フル乗車時のラゲッジスペースの奥行き(幅や高さよりも荷物の積み込みやすさに直結)を知れば、愕然とするかもしれない。国産最大サイズのトヨタ・アルファード&ヴェルファイアで約190~250mm(3列目席スライド位置による)、三菱デリカD:5が約160~490mm(3列目席スライド位置による)、日産エルグランドでも約340mmでしかないのである。床下収納を完備していても、とてもフル乗車ぶんのキャリーケース、宿泊を伴うドライブ旅行用の荷物は積めない。
3列目席を前端までスライドすればそこそこの奥行きにはなるものの、それでは3列目席の乗員が大人だと足元がつらい。子供またはペット専用席と考えたほうがいい。
そんなLクラスとMクラスの中間に位置するホンダ・オデッセイとトヨタ・エスティマは、フル乗車時でもラゲッジスペースの容量はけっこう優秀。どちらも奥行きはフル乗車時でも約550mmと国産ミニバン最大で、ラゲッジスペースは3列目席を床下格納するためにドーンと深い形状で、工夫次第でけっこうな荷物が積み込めるのだ。

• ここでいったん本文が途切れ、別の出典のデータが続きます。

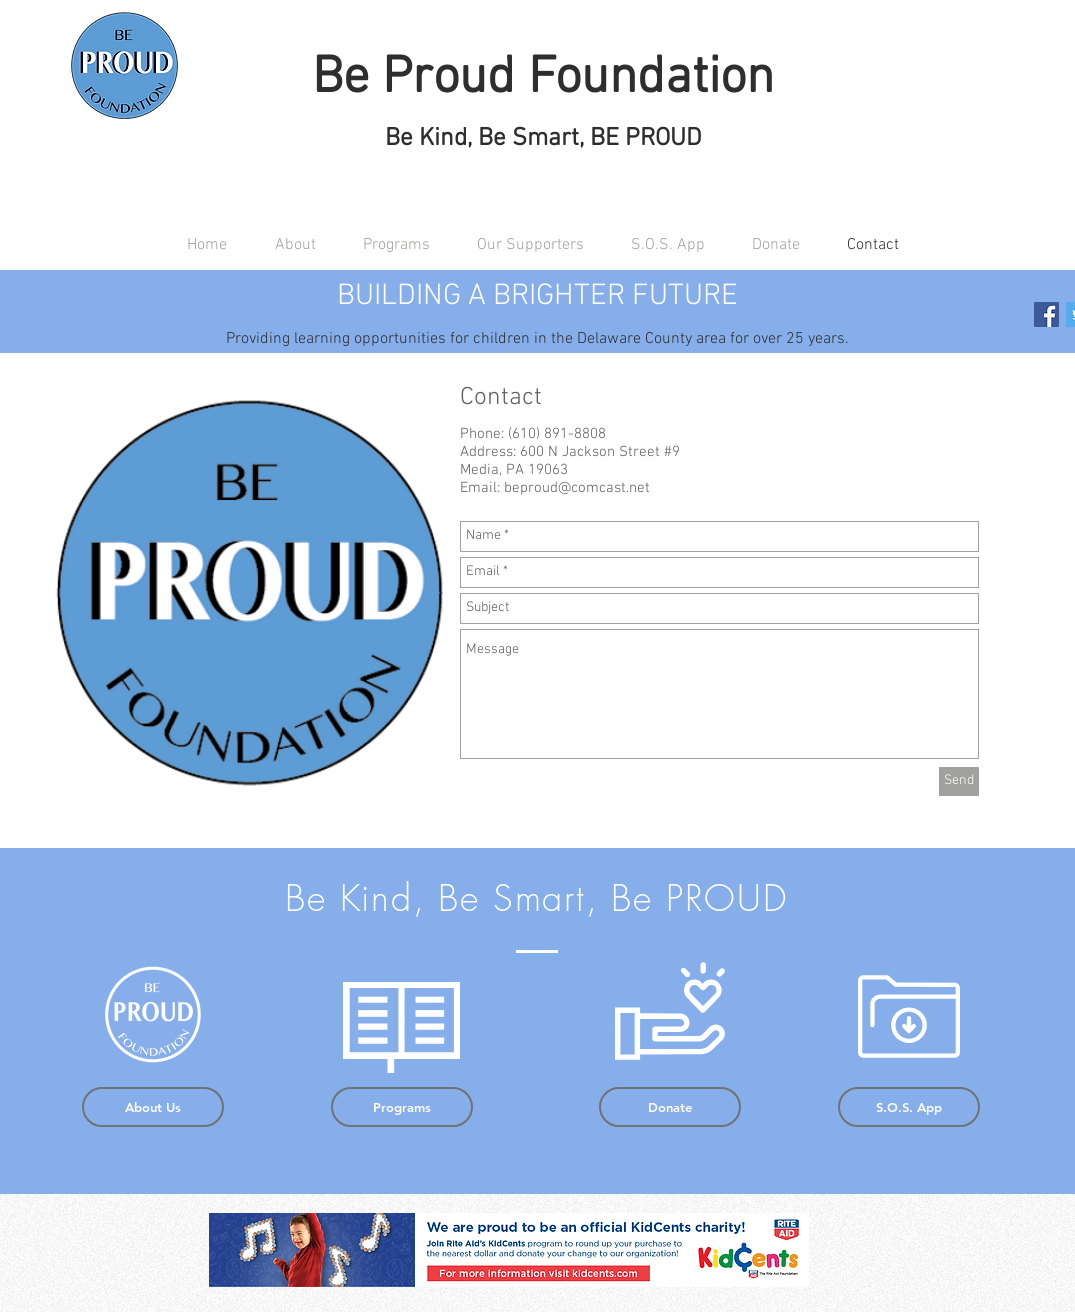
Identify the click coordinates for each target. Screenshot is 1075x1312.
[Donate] (670, 1107)
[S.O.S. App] (909, 1107)
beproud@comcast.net (577, 488)
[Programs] (402, 1107)
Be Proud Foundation (543, 79)
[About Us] (153, 1107)
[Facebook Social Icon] (1046, 314)
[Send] (959, 781)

Mクラスボックス型ミニバンはどうか。実は、むしろ居住空間とラゲッジスペースの両立を果たしているクルマが多い。例えばホンダ・ステップワゴンの奥行きは500mmと十分。トヨタ・ヴォクシー&ノアは400mm、日産セレナは360~480mm(3列目席スライド位置による)だ。
ちなみにコンパクトミニバンのトヨタ・シエンタとホンダ・フリードは300mm前後。フル乗車で全員の荷物が積めないのは当然として、フル乗車&荷物満載では動力性能的にもつらくなるので、このクラスではフル乗車で宿泊を伴うドライブ旅行はあきらめたほうが正解である。
ただし、フル乗車時のラゲッジスペースの奥行きが最小限で、荷物を積みにくくても、裏技がある。例えば、3列目席下のデッドスペース、2列目キャプテンシートの場合は、2座の間のスルースペースにも荷物を置けば、収納力をかせぐことができる。
とはいえ、みんながみんな、大荷物を持ち寄れば、大変だ。そこで提案。フル乗車で宿泊を伴うドライブ旅行に出掛けるなら、各自、最小限の荷物にして、なおかつハードケースではなく、ボストンバッグのような、積み重ねしやすく、押し込みやすいバッグにすること。そして夫婦ならひとつのバッグに荷物をまとめるのも手だ。
過去、多くのミニバンで宿泊を伴うドライブ旅行に出掛けた経験があり、ホンダの2代目オデッセイの所有経験もあるボクからすれば、Lクラスミニバンであっても、フル乗車が前提なら、宿泊を伴うドライブ旅行は春~秋の1泊までが無難。長期の周遊ドライブ旅行には向かないという事実を経験している。
もっと言えば、普段は3列シートを使い、フル乗車しても、宿泊を伴うドライブ&キャンプ旅行では1・2列のみの乗車で3列目席は格納してラゲッジスペースとして使う、あるいは3列目席を片側格納してフル乗車-1名として、ラゲッジスペースを少しでも拡大して使うのが正解。実のところ、それがミニバンの乗員と荷物の無理のないフォーメーション、快適な移動の条件となるのである。